[PATCH 0/5] KVM: x86/mmu: Clean up {Host,MMU}-writable documentation and validation

[PATCH 0/5] KVM: x86/mmu: Clean up {Host,MMU}-writable documentation and validation

[David Matlack]

This series cleans up some documentation and WARNings related to
MMU-writable and Host-writable bits based on suggestions from Sean on
another patch [1].

[1] https://lore.kernel.org/kvm/YeH5QlwgGcpStZyp@google.com/

David Matlack (5):
  KVM: x86/mmu: Move SPTE writable invariant checks to a helper function
  KVM: x86/mmu: Check SPTE writable invariants when setting leaf SPTEs
  KVM: x86/mmu: Move is_writable_pte() to spte.h
  KVM: x86/mmu: Rename DEFAULT_SPTE_MMU_WRITEABLE to
    DEFAULT_SPTE_MMU_WRITABLE
  KVM: x86/mmu: Consolidate comments about {Host,MMU}-writable

 arch/x86/kvm/mmu.h         |  38 -------------
 arch/x86/kvm/mmu/mmu.c     |  11 ++--
 arch/x86/kvm/mmu/spte.c    |  13 +----
 arch/x86/kvm/mmu/spte.h    | 113 +++++++++++++++++++++++++++----------
 arch/x86/kvm/mmu/tdp_mmu.c |   3 +
 5 files changed, 93 insertions(+), 85 deletions(-)
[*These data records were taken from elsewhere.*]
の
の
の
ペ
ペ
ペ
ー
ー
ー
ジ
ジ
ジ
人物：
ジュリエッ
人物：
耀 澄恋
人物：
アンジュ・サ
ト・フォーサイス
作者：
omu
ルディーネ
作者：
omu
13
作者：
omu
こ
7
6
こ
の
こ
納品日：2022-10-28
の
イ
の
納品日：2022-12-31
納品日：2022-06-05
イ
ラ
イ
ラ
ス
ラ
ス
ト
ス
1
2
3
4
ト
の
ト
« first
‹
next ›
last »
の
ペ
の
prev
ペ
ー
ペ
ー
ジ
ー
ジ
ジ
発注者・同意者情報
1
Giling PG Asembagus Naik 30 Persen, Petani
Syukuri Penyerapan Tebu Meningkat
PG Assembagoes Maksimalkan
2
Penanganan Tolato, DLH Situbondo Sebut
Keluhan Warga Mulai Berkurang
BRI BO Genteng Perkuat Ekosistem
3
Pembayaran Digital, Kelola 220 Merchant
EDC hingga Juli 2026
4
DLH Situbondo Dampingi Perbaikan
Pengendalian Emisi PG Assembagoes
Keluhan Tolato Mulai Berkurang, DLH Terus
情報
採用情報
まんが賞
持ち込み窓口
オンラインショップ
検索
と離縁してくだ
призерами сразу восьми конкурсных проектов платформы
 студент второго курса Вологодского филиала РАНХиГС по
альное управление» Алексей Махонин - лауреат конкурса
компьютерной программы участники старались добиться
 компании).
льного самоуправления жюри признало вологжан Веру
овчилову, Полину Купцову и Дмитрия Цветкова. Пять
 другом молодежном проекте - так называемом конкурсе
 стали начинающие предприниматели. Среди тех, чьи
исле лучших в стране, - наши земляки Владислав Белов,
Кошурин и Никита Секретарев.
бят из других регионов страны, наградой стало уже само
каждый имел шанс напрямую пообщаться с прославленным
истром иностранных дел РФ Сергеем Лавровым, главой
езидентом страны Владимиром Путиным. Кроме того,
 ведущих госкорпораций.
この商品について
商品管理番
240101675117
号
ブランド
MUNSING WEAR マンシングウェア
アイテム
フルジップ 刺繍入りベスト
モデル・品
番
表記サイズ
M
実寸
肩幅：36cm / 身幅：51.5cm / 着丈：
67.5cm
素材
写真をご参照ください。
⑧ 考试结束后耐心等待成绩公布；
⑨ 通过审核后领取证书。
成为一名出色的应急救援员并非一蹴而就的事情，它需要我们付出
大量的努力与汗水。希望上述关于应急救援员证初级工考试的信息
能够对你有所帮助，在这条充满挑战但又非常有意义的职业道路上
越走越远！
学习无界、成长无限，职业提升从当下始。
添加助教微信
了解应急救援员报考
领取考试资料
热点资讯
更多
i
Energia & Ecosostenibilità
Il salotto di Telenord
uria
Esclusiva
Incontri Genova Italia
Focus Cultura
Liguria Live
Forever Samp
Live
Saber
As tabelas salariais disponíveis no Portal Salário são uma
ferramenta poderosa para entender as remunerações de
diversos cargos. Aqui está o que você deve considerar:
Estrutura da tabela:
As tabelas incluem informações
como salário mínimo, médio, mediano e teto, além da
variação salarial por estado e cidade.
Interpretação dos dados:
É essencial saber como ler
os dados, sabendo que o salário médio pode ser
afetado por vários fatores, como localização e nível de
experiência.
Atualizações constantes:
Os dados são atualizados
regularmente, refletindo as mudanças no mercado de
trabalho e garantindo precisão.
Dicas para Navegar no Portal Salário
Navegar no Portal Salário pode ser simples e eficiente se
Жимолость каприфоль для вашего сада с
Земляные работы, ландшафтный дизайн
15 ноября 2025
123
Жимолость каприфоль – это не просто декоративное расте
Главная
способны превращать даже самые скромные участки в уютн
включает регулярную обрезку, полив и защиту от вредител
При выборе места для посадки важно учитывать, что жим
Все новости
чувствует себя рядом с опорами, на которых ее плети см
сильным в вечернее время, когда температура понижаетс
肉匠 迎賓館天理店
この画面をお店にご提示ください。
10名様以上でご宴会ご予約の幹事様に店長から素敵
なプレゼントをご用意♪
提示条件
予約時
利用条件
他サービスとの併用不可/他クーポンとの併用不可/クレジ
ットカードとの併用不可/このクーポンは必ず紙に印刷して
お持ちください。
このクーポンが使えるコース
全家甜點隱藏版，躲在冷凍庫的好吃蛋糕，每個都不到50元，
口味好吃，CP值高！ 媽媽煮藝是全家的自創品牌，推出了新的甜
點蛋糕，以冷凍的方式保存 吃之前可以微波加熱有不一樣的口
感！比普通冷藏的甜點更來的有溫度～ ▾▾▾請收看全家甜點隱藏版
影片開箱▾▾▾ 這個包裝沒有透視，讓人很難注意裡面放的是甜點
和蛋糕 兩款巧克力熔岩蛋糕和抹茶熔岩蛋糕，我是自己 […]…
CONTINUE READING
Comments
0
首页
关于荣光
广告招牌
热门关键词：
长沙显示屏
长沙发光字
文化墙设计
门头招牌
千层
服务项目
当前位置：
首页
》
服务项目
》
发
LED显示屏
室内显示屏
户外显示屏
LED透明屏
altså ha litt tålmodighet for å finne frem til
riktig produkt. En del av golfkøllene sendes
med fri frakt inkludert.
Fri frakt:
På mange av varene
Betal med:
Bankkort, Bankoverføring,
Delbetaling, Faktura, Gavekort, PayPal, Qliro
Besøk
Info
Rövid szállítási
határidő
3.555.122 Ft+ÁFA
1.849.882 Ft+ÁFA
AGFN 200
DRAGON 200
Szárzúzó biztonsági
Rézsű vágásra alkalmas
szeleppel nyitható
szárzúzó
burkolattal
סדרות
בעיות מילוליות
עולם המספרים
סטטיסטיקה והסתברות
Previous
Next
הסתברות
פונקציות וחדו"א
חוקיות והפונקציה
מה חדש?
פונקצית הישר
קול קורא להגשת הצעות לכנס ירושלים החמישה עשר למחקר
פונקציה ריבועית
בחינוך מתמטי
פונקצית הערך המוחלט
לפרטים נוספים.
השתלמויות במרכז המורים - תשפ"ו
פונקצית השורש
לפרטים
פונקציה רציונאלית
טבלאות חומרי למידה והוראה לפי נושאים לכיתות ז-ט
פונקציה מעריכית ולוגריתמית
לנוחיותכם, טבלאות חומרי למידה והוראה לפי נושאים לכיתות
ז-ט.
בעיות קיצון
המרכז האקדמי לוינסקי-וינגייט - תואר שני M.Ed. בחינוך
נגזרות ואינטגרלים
base-commit: e2e83a73d7ce66f62c7830a85619542ef59c90e4
-- 
2.35.0.rc0.227.g00780c9af4-goog

[PATCH 1/5] KVM: x86/mmu: Move SPTE writable invariant checks to a helper function

[David Matlack]

Move the WARNs in spte_can_locklessly_be_made_writable() to a separate
helper function. This is in preparation for moving these checks to the
places where SPTEs are set.

Opportunistically add warning error messages that include the SPTE to
make future debugging of these warnings easier.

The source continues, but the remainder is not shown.